WHAT THE TASK ASKS: Copy each line of the records that holds the string "during".

*** INFORMATION PROVIDED ***

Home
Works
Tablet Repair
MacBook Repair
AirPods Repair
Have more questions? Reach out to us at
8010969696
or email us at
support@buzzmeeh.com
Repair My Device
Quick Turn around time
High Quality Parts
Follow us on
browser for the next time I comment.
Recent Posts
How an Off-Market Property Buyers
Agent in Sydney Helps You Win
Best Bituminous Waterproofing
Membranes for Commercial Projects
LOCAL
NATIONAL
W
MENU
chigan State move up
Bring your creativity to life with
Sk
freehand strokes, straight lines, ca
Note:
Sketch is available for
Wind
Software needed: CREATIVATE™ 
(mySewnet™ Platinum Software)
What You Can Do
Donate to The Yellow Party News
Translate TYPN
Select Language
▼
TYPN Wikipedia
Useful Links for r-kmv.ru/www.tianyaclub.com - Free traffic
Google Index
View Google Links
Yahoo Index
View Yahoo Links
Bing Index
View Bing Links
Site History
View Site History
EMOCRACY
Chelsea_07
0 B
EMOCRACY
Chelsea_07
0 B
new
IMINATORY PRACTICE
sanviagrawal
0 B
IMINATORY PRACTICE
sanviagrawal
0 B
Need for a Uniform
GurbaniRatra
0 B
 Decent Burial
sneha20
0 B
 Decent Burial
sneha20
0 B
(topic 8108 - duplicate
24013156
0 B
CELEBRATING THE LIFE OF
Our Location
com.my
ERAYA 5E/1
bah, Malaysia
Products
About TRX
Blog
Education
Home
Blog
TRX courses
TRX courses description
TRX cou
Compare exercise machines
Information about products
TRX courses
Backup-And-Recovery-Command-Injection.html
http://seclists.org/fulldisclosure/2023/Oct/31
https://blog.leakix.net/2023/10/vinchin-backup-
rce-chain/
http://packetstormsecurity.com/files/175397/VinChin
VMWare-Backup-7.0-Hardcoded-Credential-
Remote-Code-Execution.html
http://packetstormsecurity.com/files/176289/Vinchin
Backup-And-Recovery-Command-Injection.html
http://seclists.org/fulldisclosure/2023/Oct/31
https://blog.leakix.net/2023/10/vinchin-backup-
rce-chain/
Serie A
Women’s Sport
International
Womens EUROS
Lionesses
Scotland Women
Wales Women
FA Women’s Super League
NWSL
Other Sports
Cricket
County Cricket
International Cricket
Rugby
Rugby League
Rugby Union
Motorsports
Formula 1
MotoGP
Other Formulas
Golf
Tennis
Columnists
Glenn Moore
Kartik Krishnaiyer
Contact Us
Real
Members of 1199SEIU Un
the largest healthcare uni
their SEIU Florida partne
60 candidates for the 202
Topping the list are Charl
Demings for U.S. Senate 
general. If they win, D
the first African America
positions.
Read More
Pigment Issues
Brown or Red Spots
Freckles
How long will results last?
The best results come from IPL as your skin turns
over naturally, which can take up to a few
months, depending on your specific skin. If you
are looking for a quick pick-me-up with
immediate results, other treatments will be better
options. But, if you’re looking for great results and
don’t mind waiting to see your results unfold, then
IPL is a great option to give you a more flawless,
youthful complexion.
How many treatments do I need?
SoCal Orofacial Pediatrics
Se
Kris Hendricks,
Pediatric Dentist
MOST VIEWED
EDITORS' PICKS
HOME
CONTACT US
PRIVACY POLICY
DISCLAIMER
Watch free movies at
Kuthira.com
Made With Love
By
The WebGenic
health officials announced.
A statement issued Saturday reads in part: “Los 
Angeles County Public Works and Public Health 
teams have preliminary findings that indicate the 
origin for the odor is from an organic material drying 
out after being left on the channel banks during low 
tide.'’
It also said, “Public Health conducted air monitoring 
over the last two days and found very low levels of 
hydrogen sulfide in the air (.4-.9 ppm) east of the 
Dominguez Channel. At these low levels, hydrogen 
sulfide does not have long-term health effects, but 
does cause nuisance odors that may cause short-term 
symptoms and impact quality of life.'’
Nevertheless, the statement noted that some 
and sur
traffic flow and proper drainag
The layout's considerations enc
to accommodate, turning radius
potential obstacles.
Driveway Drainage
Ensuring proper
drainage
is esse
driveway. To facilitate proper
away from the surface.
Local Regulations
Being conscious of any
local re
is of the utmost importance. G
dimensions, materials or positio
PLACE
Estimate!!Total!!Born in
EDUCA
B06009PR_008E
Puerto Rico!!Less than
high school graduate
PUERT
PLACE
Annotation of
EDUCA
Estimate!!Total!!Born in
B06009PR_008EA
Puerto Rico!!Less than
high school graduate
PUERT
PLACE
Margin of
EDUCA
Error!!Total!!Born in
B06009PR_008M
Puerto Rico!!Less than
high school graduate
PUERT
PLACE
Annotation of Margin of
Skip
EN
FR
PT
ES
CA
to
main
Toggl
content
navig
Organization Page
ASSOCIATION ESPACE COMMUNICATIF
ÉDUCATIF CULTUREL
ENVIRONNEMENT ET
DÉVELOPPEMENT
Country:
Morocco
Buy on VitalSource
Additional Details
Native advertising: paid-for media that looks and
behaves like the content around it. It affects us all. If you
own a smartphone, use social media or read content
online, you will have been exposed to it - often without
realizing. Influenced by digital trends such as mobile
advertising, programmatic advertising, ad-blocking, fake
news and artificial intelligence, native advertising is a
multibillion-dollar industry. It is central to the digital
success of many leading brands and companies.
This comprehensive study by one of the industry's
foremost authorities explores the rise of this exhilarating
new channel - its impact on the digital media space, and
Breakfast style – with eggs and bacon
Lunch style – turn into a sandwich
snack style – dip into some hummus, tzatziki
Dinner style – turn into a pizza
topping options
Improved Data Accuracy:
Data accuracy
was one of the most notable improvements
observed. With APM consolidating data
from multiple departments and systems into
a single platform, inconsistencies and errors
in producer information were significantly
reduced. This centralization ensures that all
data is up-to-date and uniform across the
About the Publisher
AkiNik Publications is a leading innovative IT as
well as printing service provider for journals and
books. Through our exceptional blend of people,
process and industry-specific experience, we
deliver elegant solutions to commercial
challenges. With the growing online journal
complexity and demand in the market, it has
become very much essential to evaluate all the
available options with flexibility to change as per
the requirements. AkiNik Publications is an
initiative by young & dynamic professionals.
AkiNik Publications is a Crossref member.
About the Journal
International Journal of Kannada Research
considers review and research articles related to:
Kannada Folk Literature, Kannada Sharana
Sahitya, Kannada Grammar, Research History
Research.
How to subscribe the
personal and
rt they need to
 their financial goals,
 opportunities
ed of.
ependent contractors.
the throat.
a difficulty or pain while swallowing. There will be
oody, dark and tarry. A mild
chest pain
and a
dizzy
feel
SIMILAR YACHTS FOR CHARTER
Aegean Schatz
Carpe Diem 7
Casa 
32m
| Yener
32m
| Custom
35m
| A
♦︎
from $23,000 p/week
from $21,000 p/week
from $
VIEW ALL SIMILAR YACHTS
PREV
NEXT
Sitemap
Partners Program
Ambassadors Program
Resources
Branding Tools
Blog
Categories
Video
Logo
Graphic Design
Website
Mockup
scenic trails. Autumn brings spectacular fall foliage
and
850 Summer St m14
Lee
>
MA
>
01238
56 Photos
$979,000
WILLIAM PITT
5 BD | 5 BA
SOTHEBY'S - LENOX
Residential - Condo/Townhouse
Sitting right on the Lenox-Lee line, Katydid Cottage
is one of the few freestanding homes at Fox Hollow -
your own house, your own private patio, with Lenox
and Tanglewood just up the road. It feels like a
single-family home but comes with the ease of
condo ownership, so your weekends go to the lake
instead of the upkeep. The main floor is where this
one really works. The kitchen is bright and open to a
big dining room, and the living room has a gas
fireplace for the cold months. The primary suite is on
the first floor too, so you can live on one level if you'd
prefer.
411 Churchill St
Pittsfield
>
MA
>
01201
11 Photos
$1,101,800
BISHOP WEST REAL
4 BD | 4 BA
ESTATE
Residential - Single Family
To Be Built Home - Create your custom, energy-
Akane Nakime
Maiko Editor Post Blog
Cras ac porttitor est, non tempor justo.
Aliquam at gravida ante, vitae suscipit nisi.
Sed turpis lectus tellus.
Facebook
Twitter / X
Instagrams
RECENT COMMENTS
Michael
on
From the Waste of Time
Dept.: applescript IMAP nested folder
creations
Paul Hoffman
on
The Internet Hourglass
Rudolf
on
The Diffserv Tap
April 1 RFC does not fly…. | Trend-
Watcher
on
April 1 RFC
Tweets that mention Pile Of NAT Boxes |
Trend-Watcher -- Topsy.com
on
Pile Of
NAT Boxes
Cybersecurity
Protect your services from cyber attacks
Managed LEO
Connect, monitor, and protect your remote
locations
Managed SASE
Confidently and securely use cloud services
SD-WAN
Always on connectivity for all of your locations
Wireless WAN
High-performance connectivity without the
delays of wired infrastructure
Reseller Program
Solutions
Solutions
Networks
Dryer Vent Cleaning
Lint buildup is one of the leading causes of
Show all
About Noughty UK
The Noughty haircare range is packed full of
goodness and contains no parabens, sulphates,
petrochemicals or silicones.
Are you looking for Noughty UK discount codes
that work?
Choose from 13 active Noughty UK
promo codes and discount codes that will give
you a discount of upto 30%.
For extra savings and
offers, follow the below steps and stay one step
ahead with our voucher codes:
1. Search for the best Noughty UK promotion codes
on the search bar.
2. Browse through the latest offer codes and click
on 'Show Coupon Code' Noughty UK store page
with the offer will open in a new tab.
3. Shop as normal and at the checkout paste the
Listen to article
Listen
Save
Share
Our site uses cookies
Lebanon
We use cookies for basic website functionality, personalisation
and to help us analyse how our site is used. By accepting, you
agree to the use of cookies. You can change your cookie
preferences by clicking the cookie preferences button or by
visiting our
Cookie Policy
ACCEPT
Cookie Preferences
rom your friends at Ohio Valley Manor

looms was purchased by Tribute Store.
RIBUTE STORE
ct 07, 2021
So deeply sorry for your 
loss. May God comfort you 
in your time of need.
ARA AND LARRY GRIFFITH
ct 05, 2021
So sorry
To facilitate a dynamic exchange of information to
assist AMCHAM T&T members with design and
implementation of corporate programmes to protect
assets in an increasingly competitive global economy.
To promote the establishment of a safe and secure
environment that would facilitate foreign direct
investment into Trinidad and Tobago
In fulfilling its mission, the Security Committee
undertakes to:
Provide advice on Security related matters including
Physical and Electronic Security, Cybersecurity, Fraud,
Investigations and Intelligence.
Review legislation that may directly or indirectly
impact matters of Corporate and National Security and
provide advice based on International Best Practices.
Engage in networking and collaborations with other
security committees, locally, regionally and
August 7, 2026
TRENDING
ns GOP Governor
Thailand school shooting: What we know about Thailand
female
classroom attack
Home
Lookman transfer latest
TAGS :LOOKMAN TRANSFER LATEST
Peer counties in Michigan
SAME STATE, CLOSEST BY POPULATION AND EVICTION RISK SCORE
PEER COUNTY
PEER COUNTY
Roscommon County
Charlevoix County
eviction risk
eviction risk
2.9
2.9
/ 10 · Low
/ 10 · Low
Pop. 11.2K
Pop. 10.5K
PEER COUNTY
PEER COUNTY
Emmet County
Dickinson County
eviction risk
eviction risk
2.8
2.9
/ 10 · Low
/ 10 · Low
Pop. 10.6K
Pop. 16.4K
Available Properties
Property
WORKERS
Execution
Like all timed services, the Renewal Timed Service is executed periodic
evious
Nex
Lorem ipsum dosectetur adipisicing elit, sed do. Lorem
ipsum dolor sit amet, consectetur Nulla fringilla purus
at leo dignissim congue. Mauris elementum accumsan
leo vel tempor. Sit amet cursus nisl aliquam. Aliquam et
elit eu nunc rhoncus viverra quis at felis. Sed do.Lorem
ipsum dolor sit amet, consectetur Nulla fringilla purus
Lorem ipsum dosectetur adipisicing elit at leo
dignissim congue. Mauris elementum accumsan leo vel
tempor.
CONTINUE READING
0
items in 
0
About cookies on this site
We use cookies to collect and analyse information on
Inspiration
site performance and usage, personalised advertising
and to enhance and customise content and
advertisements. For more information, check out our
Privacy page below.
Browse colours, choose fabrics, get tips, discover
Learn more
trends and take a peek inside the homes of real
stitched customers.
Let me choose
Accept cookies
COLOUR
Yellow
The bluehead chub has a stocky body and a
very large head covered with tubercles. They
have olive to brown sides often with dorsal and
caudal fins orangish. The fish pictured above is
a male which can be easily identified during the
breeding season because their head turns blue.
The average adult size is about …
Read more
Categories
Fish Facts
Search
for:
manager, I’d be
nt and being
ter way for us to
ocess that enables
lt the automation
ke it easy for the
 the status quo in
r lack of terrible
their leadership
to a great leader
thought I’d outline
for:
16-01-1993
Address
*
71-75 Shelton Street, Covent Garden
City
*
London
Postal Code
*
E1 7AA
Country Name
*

***

ANSWER TO THIS TASK:
out after being left on the channel banks during low 
a male which can be easily identified during the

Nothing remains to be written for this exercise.